How to Match a CEO with a Private Equity Firm’s Approach


CEOs and Private Equity Firms each come in unlimited varieties.

Matching a CEO’s strengths with a particular private equity firm’s approach is critical for a winning outcome.

Our model can help.



If you’ve met one private equity firm, you’ve met one.  In spite of many high-level similarities each fund is different and nuanced.  Further, each individual deal’s governance is often unique based on the particular style of a Board Chairman and/or the strategic challenges facing the portfolio company.

One way to think about a private equity firm’s approach is to understand where a fund/deal sits on a pair of spectrums:

  1. How empowering v. directive is the Board?
  2. How investor-oriented v. operationally-oriented is the fund’s approach?

The above are NOT binary.  Each fund and each deal can sit on an unlimited number of data points along each spectrum.

Empowering v. Directive

All funds have elements of both.  However, funds tends to skew one way or the other and at varying degrees.  Empowering funds tend to believe the CEO can lead the deal with the Board’s support and involvement.  Directive funds tend to determine strategy and then put the CEO on a relatively narrow path of execution.

Operationally-oriented v. Investor-oriented

Operationally oriented funds tend to govern with executive Chairs and push their own best practices into portfolio companies.  Investment-oriented funds tend to rely on the CEO for best practices developed during his/her career.


All of the following CEO archetypes are equally talented leaders but their skill sets and styles are directionally different.  CEOs must determine what/who they really are at their core.  This exercise in intellectual honesty is critical to determining a good fit.

The Alpha CEO

Best fit for hands off, investor-oriented, empowering funds.  This type of leader would feel suffocated by a relatively more intrusive fund.

  • Strategy/Execution Bias: Roughly 50/50
  • Need for autonomy: High

The Collaborative CEO

Best for a highly-engaged, empowering fund.  This type of leader is fully capable but welcomes, and even seeks out, the wisdom and partnership of the Board in running the company.

  • Strategy/Execution Bias: Roughly 50/50
  • Need for autonomy: Moderate

The Super President

Best for a highly engaged, directive, operationally-oriented, hands-on, intrusive fund.  This type of leader is largely recruited to execute a Board’s investment this while being closely monitored and pushed along the way.

  • Strategy/Execution Bias: 15% Strategy / 85% Execution
  • Need for autonomy: Low

The Strategic COO

Best for a highly engaged, directive, investor-oriented, hands-on, intrusive fund.  This type of leader is more strategic than a Super President but her/his primary focus and ability is still execution.

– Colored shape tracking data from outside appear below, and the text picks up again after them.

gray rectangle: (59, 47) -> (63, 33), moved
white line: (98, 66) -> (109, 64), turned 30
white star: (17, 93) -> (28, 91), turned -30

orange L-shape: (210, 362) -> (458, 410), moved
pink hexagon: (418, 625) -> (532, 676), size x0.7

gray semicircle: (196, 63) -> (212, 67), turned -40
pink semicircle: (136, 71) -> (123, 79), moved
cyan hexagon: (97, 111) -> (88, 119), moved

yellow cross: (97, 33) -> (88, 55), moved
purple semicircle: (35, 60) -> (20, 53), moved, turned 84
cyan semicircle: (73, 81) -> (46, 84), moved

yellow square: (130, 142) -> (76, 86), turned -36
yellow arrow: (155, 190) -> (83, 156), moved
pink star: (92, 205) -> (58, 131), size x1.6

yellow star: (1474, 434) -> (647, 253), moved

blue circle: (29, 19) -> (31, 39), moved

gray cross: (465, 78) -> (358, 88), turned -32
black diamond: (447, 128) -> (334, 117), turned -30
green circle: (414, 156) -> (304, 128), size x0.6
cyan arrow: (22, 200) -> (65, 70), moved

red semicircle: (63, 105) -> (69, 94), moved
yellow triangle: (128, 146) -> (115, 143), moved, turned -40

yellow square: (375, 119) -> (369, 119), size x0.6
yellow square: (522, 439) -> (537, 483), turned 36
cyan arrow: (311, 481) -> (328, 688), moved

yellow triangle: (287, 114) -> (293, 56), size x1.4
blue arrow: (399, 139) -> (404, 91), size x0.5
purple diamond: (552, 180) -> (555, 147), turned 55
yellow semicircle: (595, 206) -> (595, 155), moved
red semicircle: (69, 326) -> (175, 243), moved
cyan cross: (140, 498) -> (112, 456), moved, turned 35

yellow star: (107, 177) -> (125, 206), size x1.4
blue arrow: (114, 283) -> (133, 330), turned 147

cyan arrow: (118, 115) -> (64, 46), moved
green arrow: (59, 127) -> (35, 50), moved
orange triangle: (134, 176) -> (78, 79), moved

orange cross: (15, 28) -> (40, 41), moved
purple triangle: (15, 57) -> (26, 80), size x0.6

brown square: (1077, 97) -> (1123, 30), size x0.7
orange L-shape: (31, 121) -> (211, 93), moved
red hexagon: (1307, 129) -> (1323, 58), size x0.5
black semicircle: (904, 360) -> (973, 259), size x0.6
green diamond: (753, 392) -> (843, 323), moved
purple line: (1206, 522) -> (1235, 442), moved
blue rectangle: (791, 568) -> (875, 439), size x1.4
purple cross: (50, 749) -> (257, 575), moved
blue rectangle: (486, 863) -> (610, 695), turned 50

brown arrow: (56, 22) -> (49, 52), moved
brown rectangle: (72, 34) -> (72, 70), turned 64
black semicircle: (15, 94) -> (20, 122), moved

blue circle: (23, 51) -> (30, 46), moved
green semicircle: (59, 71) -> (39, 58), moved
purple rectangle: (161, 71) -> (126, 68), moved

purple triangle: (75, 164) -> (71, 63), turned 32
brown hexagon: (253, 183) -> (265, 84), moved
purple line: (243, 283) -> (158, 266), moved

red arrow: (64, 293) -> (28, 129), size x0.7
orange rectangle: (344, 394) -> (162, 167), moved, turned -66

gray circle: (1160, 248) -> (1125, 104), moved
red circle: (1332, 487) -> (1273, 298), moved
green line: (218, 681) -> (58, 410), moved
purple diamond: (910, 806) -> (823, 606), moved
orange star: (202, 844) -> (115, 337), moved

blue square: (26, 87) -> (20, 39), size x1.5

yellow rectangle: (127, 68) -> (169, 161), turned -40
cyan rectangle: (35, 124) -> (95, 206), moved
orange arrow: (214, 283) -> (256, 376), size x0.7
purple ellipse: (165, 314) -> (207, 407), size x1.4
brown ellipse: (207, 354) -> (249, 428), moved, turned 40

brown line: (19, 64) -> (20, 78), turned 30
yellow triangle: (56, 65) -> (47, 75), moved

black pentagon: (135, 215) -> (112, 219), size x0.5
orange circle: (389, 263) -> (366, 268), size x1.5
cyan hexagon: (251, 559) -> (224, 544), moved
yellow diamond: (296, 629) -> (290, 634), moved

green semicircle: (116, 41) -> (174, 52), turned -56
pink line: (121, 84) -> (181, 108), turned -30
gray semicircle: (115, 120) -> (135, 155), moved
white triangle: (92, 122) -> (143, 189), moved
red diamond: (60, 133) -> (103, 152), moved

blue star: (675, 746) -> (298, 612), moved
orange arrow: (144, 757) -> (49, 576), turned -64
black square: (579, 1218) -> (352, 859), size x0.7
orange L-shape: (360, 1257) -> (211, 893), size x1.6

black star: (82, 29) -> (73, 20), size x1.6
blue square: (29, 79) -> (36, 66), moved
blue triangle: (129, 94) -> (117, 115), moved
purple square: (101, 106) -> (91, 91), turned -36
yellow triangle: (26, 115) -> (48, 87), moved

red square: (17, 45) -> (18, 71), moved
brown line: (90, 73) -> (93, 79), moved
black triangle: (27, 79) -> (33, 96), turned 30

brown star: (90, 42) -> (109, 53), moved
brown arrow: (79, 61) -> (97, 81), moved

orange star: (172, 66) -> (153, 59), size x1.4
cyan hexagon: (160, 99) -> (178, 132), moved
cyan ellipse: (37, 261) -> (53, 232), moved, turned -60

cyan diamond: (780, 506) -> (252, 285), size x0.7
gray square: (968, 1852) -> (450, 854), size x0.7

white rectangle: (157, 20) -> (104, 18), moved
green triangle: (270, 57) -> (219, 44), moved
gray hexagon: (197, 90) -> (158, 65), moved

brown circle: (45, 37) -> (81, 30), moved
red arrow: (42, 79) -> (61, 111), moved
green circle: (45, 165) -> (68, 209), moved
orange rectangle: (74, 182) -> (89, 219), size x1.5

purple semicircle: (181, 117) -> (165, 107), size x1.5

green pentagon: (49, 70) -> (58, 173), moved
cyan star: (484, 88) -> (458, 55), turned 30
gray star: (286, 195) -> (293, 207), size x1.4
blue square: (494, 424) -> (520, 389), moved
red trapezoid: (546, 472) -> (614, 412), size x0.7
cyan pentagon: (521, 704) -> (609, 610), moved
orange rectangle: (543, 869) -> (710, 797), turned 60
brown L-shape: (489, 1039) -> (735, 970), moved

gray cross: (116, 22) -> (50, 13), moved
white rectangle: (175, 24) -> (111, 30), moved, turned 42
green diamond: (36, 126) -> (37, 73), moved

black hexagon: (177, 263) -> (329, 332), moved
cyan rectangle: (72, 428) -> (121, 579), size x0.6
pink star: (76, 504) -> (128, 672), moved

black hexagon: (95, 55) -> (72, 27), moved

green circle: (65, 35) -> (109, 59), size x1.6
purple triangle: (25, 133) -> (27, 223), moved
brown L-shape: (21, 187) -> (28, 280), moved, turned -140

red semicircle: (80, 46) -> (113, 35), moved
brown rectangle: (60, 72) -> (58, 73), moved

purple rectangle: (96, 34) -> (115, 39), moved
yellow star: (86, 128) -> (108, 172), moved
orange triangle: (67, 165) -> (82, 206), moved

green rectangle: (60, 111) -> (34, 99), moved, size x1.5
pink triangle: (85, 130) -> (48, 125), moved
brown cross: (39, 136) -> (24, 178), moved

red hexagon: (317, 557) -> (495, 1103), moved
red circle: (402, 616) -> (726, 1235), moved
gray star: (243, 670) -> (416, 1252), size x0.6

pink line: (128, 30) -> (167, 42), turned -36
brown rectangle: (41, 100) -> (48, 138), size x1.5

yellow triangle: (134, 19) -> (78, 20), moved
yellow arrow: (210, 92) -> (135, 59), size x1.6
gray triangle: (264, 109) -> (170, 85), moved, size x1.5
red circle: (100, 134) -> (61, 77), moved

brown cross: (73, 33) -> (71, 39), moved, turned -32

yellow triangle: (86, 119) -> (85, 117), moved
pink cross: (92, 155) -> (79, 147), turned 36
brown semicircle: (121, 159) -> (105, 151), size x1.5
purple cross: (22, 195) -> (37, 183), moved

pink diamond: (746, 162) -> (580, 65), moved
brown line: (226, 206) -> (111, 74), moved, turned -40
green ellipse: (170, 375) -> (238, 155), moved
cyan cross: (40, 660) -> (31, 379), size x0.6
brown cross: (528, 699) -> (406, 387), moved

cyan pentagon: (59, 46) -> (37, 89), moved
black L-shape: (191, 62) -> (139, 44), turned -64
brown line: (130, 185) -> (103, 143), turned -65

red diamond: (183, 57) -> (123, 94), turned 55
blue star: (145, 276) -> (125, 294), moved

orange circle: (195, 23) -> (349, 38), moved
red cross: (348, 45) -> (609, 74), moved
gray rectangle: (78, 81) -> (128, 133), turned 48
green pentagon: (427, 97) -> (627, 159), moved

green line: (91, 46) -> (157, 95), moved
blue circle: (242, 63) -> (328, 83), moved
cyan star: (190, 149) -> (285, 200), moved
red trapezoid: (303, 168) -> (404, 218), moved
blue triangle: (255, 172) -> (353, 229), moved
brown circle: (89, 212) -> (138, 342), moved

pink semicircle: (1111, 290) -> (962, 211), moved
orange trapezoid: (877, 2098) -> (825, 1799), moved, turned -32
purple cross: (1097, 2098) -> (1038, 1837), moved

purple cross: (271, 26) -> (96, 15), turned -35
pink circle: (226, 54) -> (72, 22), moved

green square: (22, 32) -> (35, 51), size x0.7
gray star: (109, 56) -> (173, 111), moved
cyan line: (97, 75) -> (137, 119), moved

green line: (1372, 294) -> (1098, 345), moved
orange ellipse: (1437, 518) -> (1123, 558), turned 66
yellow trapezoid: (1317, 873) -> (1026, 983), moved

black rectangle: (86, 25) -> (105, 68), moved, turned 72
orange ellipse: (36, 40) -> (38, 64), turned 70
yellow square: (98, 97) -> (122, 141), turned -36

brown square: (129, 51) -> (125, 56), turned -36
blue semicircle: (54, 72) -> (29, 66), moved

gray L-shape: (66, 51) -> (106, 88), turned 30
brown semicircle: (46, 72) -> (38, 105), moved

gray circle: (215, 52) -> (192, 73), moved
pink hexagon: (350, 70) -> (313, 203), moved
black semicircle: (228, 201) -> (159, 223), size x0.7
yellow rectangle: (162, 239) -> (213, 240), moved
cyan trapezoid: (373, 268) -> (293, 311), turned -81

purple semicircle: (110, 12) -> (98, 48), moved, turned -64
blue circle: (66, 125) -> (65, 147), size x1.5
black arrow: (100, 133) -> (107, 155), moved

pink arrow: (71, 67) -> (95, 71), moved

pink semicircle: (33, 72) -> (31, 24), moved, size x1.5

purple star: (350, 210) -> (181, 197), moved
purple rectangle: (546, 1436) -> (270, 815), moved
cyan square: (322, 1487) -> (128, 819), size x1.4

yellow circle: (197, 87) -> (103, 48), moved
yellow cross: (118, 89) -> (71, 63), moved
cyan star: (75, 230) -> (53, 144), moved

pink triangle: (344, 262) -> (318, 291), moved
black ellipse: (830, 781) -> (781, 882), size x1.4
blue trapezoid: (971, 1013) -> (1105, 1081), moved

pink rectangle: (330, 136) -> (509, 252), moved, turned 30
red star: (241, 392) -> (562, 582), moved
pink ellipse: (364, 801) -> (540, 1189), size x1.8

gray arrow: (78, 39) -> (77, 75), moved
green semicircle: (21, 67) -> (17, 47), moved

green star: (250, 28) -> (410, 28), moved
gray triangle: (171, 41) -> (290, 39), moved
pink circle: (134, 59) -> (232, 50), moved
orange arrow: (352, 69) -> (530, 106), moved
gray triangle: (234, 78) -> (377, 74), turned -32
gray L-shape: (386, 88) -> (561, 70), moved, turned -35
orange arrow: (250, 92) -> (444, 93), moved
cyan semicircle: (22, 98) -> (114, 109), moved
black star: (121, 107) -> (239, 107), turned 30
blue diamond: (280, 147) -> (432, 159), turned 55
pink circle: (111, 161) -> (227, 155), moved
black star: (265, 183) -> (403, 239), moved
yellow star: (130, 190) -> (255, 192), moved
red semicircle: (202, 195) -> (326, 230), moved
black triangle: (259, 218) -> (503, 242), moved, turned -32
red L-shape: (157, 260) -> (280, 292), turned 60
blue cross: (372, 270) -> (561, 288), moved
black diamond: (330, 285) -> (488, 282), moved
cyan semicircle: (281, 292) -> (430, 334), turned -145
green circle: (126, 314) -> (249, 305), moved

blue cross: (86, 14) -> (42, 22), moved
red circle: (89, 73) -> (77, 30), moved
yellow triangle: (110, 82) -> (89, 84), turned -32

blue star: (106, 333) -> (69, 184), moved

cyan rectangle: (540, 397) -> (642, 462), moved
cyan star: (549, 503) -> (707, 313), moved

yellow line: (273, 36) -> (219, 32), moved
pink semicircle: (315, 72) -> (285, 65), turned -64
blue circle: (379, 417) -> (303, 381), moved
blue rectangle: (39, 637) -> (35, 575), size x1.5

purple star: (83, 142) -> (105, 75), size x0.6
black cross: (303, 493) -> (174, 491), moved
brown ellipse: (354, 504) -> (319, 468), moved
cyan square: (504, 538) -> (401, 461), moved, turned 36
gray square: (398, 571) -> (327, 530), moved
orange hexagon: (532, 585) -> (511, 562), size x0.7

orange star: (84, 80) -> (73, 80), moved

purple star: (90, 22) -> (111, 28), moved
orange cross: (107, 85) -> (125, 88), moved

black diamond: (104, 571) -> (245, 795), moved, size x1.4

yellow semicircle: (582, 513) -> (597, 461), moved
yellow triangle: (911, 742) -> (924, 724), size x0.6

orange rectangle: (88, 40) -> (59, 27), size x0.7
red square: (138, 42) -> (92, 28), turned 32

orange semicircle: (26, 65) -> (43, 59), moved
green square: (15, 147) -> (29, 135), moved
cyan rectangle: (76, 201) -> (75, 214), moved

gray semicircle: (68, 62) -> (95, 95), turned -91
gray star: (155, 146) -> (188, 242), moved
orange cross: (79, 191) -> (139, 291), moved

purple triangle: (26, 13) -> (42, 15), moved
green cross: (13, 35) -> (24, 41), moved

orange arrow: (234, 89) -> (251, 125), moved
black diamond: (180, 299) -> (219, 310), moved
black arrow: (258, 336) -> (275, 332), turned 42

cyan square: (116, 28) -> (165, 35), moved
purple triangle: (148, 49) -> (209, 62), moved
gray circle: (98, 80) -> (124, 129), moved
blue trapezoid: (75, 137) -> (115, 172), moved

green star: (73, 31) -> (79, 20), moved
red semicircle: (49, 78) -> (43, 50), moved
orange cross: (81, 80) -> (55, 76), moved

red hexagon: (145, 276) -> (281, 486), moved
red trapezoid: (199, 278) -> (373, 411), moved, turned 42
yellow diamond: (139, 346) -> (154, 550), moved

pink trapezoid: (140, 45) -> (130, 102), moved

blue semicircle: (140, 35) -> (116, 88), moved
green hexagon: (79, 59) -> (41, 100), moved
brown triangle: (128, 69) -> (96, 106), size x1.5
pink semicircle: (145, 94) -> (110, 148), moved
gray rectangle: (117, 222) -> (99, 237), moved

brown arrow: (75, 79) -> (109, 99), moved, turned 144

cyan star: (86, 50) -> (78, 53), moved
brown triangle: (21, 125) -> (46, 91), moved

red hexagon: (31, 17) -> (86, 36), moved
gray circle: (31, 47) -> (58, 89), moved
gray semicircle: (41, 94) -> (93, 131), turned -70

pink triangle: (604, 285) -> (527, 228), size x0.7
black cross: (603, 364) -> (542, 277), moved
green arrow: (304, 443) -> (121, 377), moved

  • Strategy/Execution Bias: 25% Strategy / 75% Execution
  • Need for autonomy: Low


Know thyself. CEOs must set aside their egos, look in the mirror and understand who and what they are at their core.  An Alpha CEO would be a disaster for an intrusive, operationally-oriented fund.  Similarly, a Super President would find themselves over their skis in the wrong deal.  However, with proper alignment, each CEO archetype, if talented enough, can drive a winning outcome in a private equity-backed deal.


Rob is a recognized expert on the topic of private equity CEO performance.  He is Founder & Principal of  He is also Managing Partner of Integis which is the nation’s leading search firm focused exclusively on the private equity-backed, middle market.




1 comment

  1. Rob – This is a brief but extremely insightful article. I’ve had the pleasure of being a private equity CEO as well as an independent director (and even a COB) on private equity sponsored boards. With all of that background and experience I’ve never considered the two-by-two “Governance Model” vs “CEO Archetype” as you lay it out in your article. This is extremely useful both as a CEO and as a board member. Bravo!